National Science Foundation
NSF would receive $4.47 billion dollars in FY2002, up $56.1 million (or 1.3 percent) from FY2001 under the President’s budget request. S&T highlights are:
- Math and Science Partnerships Initiative - $200 million new initiative, part of the President’s No Child Left Behind plan to strengthen and reform K-12 education. Partnerships between state and local school districts and institutions of higher education will provide students with enhanced opportunities to perform to high standards in math and science.
- Nanoscale Science and Engineering - $174 million (up 16 percent from last year) to explore phenomena at molecular and atomic scales and new techniques to facilitate a broad range of applications.
- Experimental Program to Stimulate Competitive Research (EPSCoR) - $100 million same as FY 01 level.
- Science and Technology Centers - $26 million to initiate a new group of centers in topics across the range of disciplines supported by NSF.
- Centers and Networks of Excellence - $29.39 million to support four new research and education centers, a multidisciplinary, multi-sectoral network for modeling and simulation at the nanoscale.
- Innovation Partnerships - eliminated ($10 million in FY 2001).
- Interdisciplinary Mathematics - $20 million in new funding - to study the role of mathematics in advancing interdisciplinary science focusing on management of large data sets, modeling uncertainty, and prediction of complex non-linear systems.
- Biocomplexity in the Environment - $58 million (5.9 percent increase over FY 2001) to investigate interactions among ecological, social and physical earth systems.
- Information Technology Research - $273 million (a 5 percent increase over FY 01) to deepen research on software, networking, scalability, and communications to improve ways to gather, store, analyze, share and display information.
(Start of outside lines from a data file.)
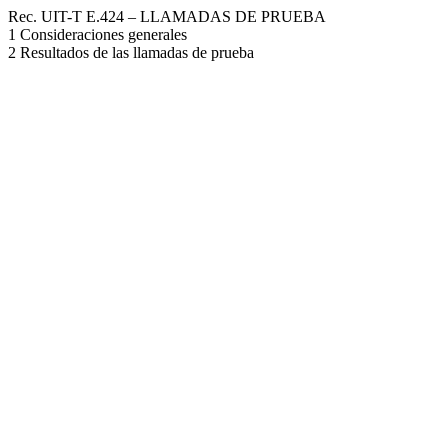
Rec. UIT-T E.424 – LLAMADAS DE PRUEBA
1 Consideraciones generales
2 Resultados de las llamadas de prueba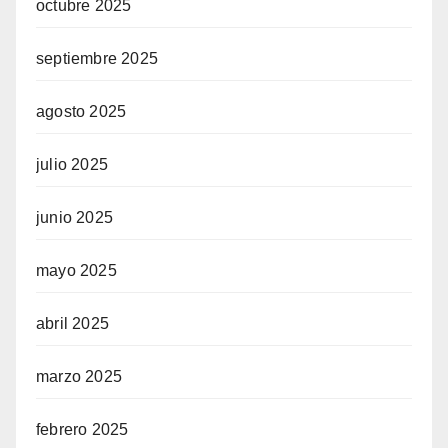
octubre 2025
septiembre 2025
agosto 2025
julio 2025
junio 2025
mayo 2025
abril 2025
marzo 2025
febrero 2025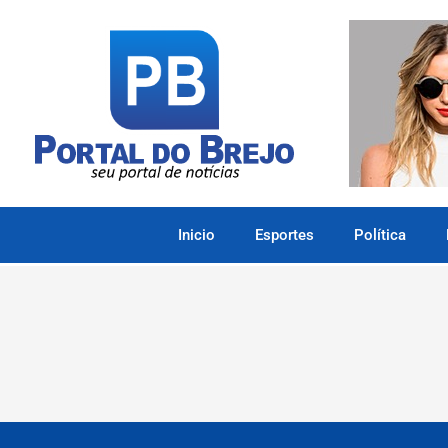
Inicio
Esportes
Política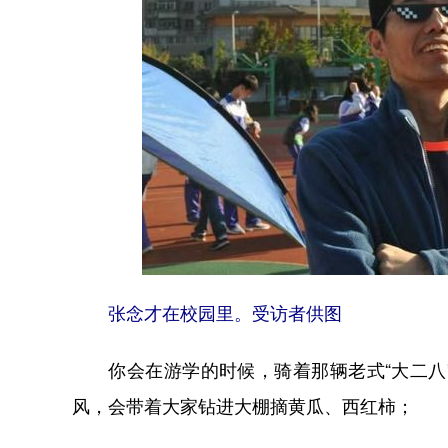
张念才在校园里。受访者供图
你会在游学的时候，骑着那辆老式“大二八”
风，会带着大家钻进大棚摘黄瓜、西红柿；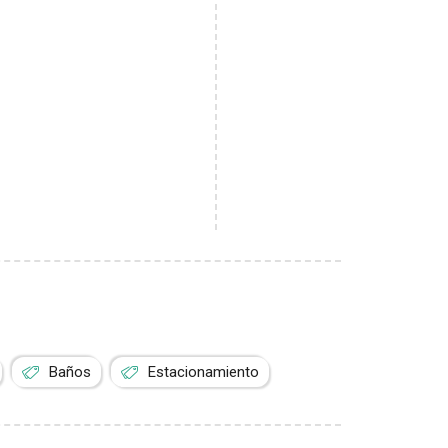
Baños
Estacionamiento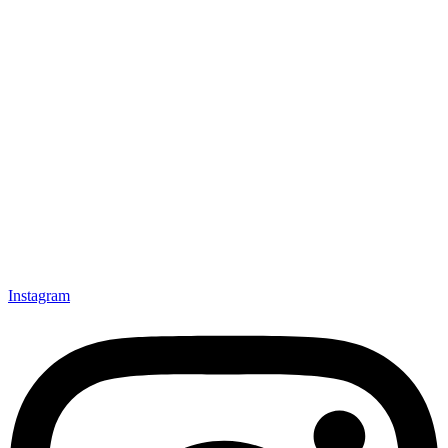
Instagram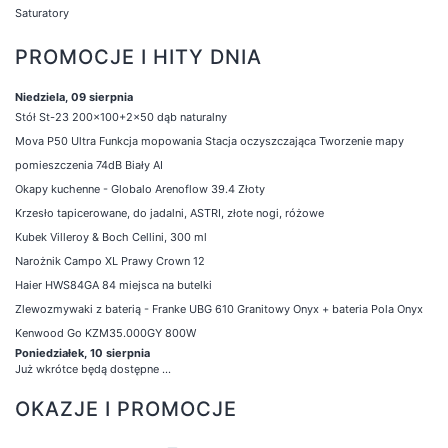
Saturatory
PROMOCJE I HITY DNIA
Niedziela, 09 sierpnia
Stół St-23 200x100+2x50 dąb naturalny
Mova P50 Ultra Funkcja mopowania Stacja oczyszczająca Tworzenie mapy
pomieszczenia 74dB Biały AI
Okapy kuchenne - Globalo Arenoflow 39.4 Złoty
Krzesło tapicerowane, do jadalni, ASTRI, złote nogi, różowe
Kubek Villeroy & Boch Cellini, 300 ml
Narożnik Campo XL Prawy Crown 12
Haier HWS84GA 84 miejsca na butelki
Zlewozmywaki z baterią - Franke UBG 610 Granitowy Onyx + bateria Pola Onyx
Kenwood Go KZM35.000GY 800W
Poniedziałek, 10 sierpnia
Już wkrótce będą dostępne ...
OKAZJE I PROMOCJE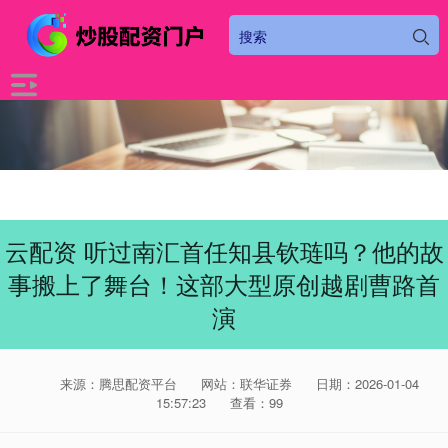
云配资 听过南汇首任知县钦琏吗？他的故
事搬上了舞台！这部大型原创越剧曹路首
演
来源：腾思配资平台
网站：联华证券
日期：2026-01-04
15:57:23
查看：99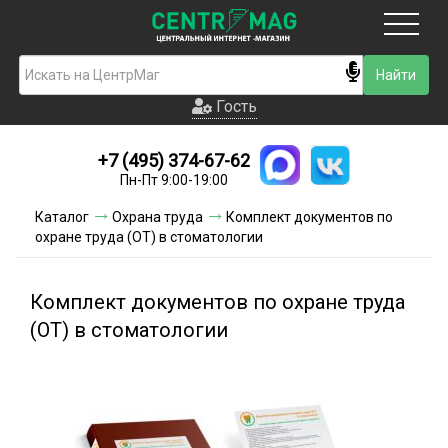
Москва
Гость
Гость
+7 (495) 374-67-62
Новинки
Пн-Пт 9:00-19:00
Условия доставки
Каталог
Охрана труда
Комплект документов по
охране труда (ОТ) в стоматологии
Условия оплаты
Контакты
Комплект документов по охране труда
(ОТ) в стоматологии
Акции и скидки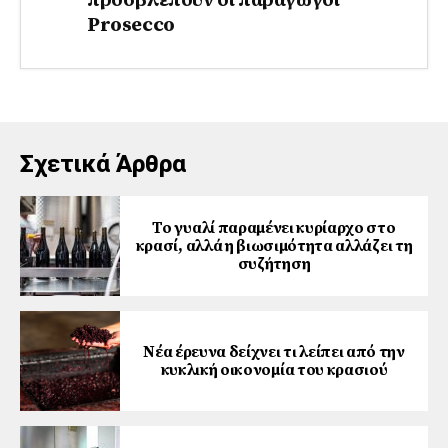
προσβλέπουν οι παραγωγοί
Prosecco
Σχετικά Άρθρα
Το γυαλί παραμένει κυρίαρχο στο
κρασί, αλλά η βιωσιμότητα αλλάζει τη
συζήτηση
Νέα έρευνα δείχνει τι λείπει από την
κυκλική οικονομία του κρασιού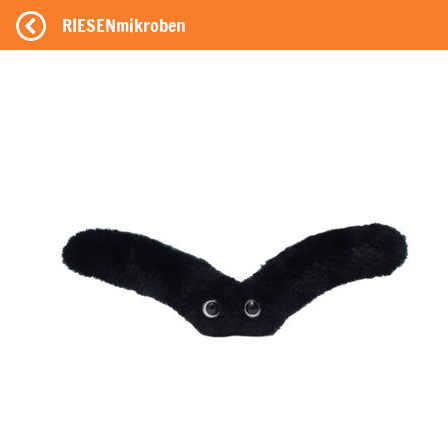
RIESENmikroben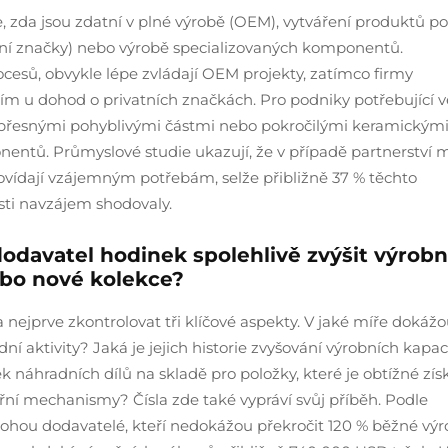
e, zda jsou zdatní v plné výrobě (OEM), vytváření produktů p
ní značky) nebo výrobě specializovaných komponentů.
rocesů, obvykle lépe zvládají OEM projekty, zatímco firmy
m u dohod o privatních značkách. Pro podniky potřebující v
 přesnými pohyblivými částmi nebo pokročilými keramickým
entů. Průmyslové studie ukazují, že v případě partnerství 
povídají vzájemným potřebám, selže přibližně 37 % těchto
osti navzájem shodovaly.
odavatel hodinek spolehlivě zvýšit výrobn
ebo nové kolekce?
ba nejprve zkontrolovat tři klíčové aspekty. V jaké míře dokáž
 aktivity? Jaká je jejich historie zvyšování výrobních kapaci
náhradních dílů na skladě pro položky, které je obtížné získ
itřní mechanismy? Čísla zde také vypráví svůj příběh. Podle
ou dodavatelé, kteří nedokážou překročit 120 % běžné výr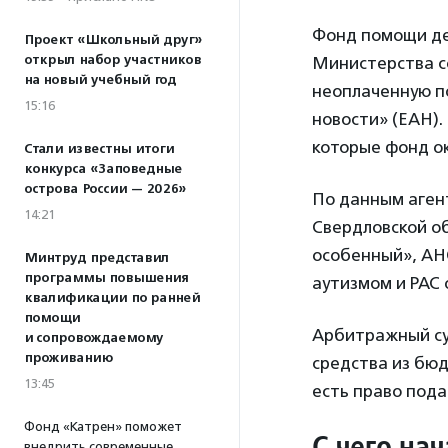
Фонд помощи де
Проект «Школьный друг»
открыл набор участников
Министерства с
на новый учебный год
неоплаченную 
15:16
новости» (ЕАН).
которые фонд ок
Стали известны итоги
конкурса «Заповедные
острова России — 2026»
По данным агент
14:21
Свердловской о
особенный», АН
Минтруд представил
программы повышения
аутизмом и РАС 
квалификации по ранней
помощи
Арбитражный су
и сопровождаемому
проживанию
средства из бюд
13:45
есть право пода
Фонд «Катрен» поможет
С чего на
внедрить современные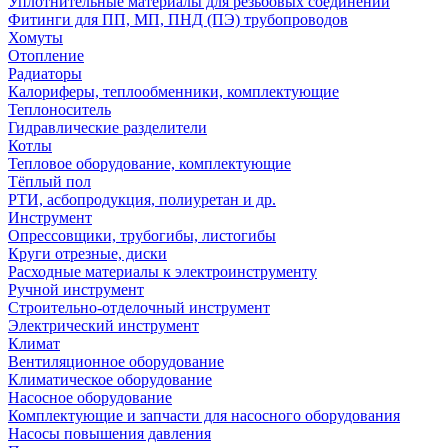
Уплотнительные материалы для резьбовых соединений
Фитинги для ПП, МП, ПНД (ПЭ) трубопроводов
Хомуты
Отопление
Радиаторы
Калориферы, теплообменники, комплектующие
Теплоноситель
Гидравлические разделители
Котлы
Тепловое оборудование, комплектующие
Тёплый пол
РТИ, асбопродукция, полиуретан и др.
Инструмент
Опрессовщики, трубогибы, листогибы
Круги отрезные, диски
Расходные материалы к электроинструменту
Ручной инструмент
Строительно-отделочный инструмент
Электрический инструмент
Климат
Вентиляционное оборудование
Климатическое оборудование
Насосное оборудование
Комплектующие и запчасти для насосного оборудования
Насосы повышения давления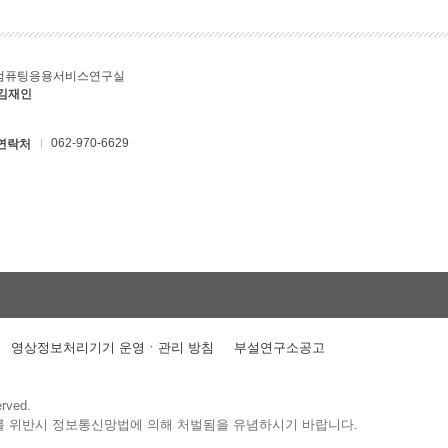
컴퓨팅응용서비스연구실
 김재인
062-970-6629
연락처
영상정보처리기기 운영ㆍ관리 방침
부설연구소공고
erved.
를 위반시 정보통신망법에 의해 처벌됨을 유념하시기 바랍니다.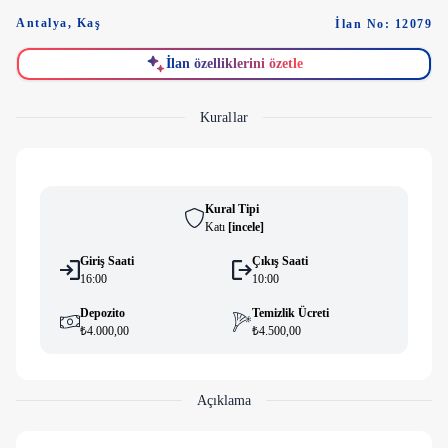
Antalya
,
Kaş
İlan No: 12079
İlan özelliklerini özetle
Kurallar
Kural Tipi
Katı
[
i̇ncele
]
Giriş Saati
Çıkış Saati
16:00
10:00
Depozito
Temizlik Ücreti
₺4.000,00
₺4.500,00
Açıklama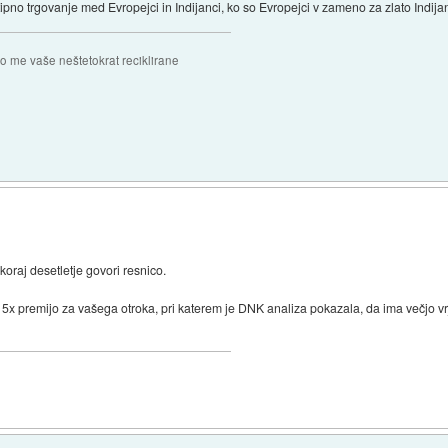
tipno trgovanje med Evropejci in Indijanci, ko so Evropejci v zameno za zlato Indijan
 me vaše neštetokrat reciklirane
)
oraj desetletje govori resnico.
5x premijo za vašega otroka, pri katerem je DNK analiza pokazala, da ima večjo vr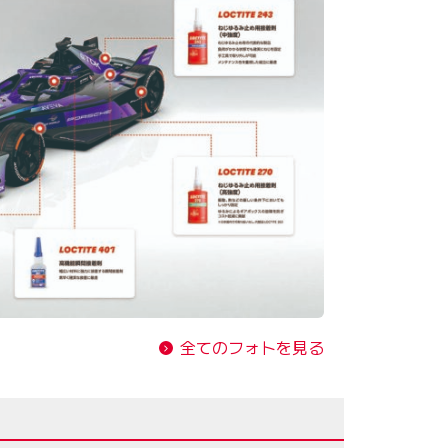
全てのフォトを見る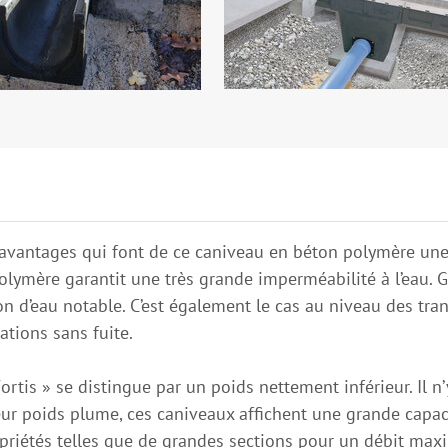
d’avantages qui font de ce caniveau en béton polymère une 
lymère garantit une très grande imperméabilité à l’eau. G
 d’eau notable. C’est également le cas au niveau des tran
tions sans fuite.
ortis » se distingue par un poids nettement inférieur. Il 
eur poids plume, ces caniveaux affichent une grande capac
opriétés telles que de grandes sections pour un débit maxim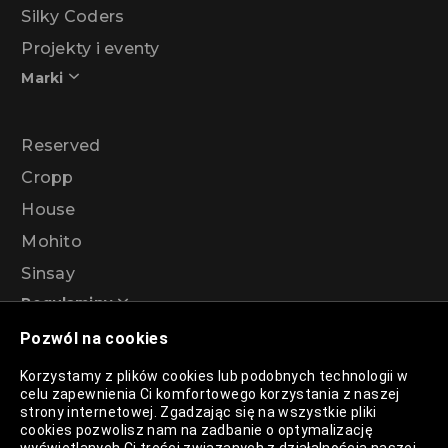
Silky Coders
Projekty i eventy
Marki
Reserved
Cropp
House
Mohito
Sinsay
Regulaminy
Pozwól na cookies
Regulamin akcji promocyjnej – Program
Korzystamy z plików cookies lub podobnych technologii w
rabatowy 99%
celu zapewnienia Ci komfortowego korzystania z naszej
strony internetowej. Zgadzając się na wszystkie pliki
cookies pozwolisz nam na zadbanie o optymalizację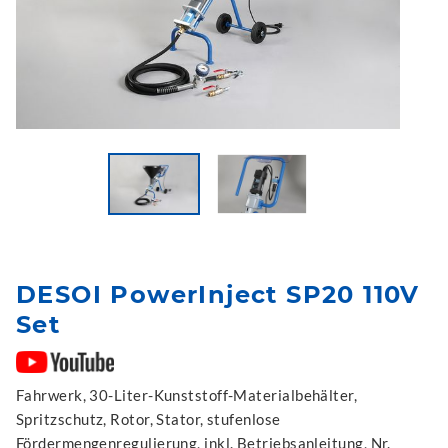
DESOI PowerInject SP20 110V
Set
Fahrwerk, 30-Liter-Kunststoff-Materialbehälter,
Spritzschutz, Rotor, Stator, stufenlose
Fördermengenregulierung, inkl. Betriebsanleitung, Nr.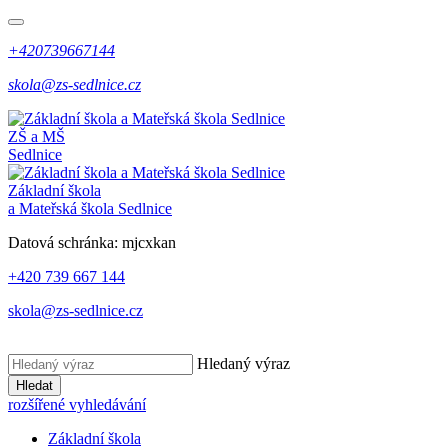
+420739667144
skola@zs-sedlnice.cz
ZŠ a MŠ
Sedlnice
Základní škola
a Mateřská škola Sedlnice
Datová schránka:
mjcxkan
+420 739 667 144
skola@zs-sedlnice.cz
Hledaný výraz
Hledat
rozšířené vyhledávání
Základní škola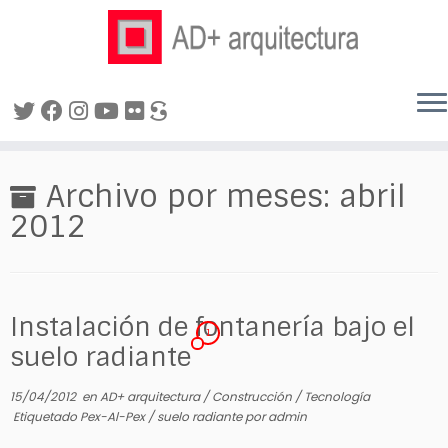
Saltar
al
Archivo por meses:
abril
contenido
2012
Instalación de fontanería bajo el
1
suelo radiante
15/04/2012
en
AD+ arquitectura
/
Construcción
/
Tecnología
Etiquetado
Pex-Al-Pex
/
suelo radiante
por
admin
Special emphasis on interface of IT and biological research to evoke new cyber-information infrastructure.
- Learning for the 21st Century - $126 million (3 percent over FY 2001) to explore the potential of information technology to facilitate and enhance learning. Seeks to transfer new knowledge about learning to materials, courses and curricula (for ex., digital libraries).
- Plant Genome Research Program -$65 million (maintained at FY 01 level) to support ongoing research on genomics of plants of major economic importance in order to understand the structure, organization and function of plant genomes important to agriculture, the environment, energy, and health.
- 2010 Project - $20 million (33 percent increase over FY 2001) completion of the genome of the mode plant Arabidopsis enabled researchers to begin a systematic effort to determine the functions of the 20,000 to 25,000 genes of this flowering plant and increase understanding the basic biological processes in all flowering plants and in creating better products for society.